── MATERIAL PROVIDED
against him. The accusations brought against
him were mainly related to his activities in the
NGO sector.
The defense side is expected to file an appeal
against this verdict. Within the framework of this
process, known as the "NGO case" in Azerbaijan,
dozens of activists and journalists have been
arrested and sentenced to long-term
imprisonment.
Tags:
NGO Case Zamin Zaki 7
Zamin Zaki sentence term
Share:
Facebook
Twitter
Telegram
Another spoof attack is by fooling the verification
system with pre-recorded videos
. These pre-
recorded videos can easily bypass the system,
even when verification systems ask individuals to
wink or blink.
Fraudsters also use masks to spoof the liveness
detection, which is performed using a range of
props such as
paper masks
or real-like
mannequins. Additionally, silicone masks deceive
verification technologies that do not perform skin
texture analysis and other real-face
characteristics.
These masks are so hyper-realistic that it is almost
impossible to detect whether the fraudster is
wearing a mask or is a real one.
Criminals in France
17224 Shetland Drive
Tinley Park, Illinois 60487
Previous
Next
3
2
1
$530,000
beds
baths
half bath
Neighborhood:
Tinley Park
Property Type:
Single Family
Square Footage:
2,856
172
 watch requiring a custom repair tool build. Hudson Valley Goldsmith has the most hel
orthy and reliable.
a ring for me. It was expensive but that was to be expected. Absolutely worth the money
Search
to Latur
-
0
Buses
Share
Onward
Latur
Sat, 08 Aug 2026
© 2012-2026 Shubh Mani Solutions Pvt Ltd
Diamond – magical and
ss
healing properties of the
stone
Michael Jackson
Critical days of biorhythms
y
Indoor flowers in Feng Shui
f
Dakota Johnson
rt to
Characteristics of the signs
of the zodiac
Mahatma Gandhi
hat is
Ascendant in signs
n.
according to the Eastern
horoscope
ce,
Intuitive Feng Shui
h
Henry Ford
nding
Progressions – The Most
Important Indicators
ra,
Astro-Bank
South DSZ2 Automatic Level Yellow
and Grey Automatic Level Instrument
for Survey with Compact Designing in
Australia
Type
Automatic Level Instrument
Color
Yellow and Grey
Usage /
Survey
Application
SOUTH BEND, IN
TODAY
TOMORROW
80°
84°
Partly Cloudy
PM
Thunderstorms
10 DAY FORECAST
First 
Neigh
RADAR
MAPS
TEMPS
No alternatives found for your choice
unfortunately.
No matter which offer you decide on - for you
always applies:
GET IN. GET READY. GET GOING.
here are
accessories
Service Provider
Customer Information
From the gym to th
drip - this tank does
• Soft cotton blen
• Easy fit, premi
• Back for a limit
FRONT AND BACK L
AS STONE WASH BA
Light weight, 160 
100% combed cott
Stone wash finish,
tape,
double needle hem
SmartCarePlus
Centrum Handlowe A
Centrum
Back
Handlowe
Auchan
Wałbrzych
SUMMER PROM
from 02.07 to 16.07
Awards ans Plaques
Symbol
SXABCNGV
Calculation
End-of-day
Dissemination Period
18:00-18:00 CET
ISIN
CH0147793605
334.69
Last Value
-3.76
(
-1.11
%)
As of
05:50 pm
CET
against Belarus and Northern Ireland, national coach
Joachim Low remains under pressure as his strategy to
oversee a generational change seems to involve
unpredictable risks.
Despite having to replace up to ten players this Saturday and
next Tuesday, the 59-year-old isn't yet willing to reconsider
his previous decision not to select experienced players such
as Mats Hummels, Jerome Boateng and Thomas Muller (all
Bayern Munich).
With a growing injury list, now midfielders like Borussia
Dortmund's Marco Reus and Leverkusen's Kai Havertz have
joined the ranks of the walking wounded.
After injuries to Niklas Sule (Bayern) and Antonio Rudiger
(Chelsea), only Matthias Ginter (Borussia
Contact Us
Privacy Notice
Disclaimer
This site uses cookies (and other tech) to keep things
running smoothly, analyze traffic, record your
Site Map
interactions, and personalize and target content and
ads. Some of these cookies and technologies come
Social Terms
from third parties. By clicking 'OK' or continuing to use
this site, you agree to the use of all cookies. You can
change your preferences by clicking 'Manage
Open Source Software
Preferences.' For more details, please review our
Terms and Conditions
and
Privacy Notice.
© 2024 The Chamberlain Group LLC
────
§ WORK REQUEST
Beginning at the first line of the records, give again each line exactly as written, ending with the line that contains "process, known as".

§ ANSWER TO THIS PROBLEM
against him. The accusations brought against
him were mainly related to his activities in the
NGO sector.
The defense side is expected to file an appeal
against this verdict. Within the framework of this
process, known as the "NGO case" in Azerbaijan,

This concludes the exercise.